Por fim, apesar de os advogados públicos não pertencerem ao Poder Executivo, a ANAUNI também precisa desmistificar uma afirmação errônea contida na nota, a qual parece atribuir uma pecha de inferioridade a todo funcionalismo do Poder Executivo, uma vez que não há qualquer preferência constitucional em relação ao Poder Judiciário e não há qualquer regra que determine que o Poder Judiciário é superior, mais nobre e relevante que o Poder Executivo, sendo cada um importante e relevante de acordo com suas especificidades e atribuições. Assim, acredita-se que a nota veicula uma visão elitista e discriminatória em relação a todo funcionalismo público federal e desconsidera inclusive o disposto no art. 37, XII, da C.F.

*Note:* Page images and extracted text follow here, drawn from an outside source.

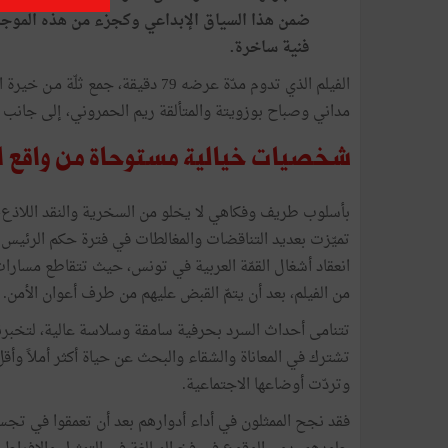
ضمن هذا السياق الإبداعي وكجزء من هذه الموجة 
فنية ساخرة.
الفيلم الذي تدوم مدّة عرضه 79 دقيق
مداني وصباح بوزويتة والمتألقة ريم الحمروني، إلى جانب
شخصيات خيالية مستوحاة من واقع ال
بأسلوب طريف وفكاهي لا يخلو من السخرية والنقد اللاذع، ي
انعقاد أشغال القمّة العربية في تونس، حيث تتقاطع مسار
من الفيلم، بعد أن يتمّ القبض عليهم من طرف أعوان الأمن.
تتنامى أحداث السرد بحرفية سامقة وسلاسة عالية، لتخبرن
تشترك في المعاناة والشقاء والبحث عن حياة أكثر أملاً وأق
وتردّت أوضاعها الاجتماعية.
فقد نجح الممثلون في أداء أدوارهم بعد أن تعمقوا في تج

Ao contrário do afirmado na nota conjunta, o Poder Judiciário e o Ministério Público brasileiros gozam de autonomia e independência sem precedentes mundo afora. Contudo, é preciso haver freios e contrapesos, sob pena de verdadeira ameaça à democracia em nosso país. Uma rápida leitura do direito comparado permite verificar que há uma hipertrofia do Poder Judiciário brasileiro que não se repete em nenhum lugar do mundo.

Esclareça-se, ainda, que o CNJ e CNMP são formados, em sua quase totalidade, por integrantes do próprio Poder Judiciário e Ministério Público e não são considerados órgãos de controle externo, mas partes integrantes do Poder Judiciário e do Ministério Público (art. 92, I-A e art. 130-A da C.F.).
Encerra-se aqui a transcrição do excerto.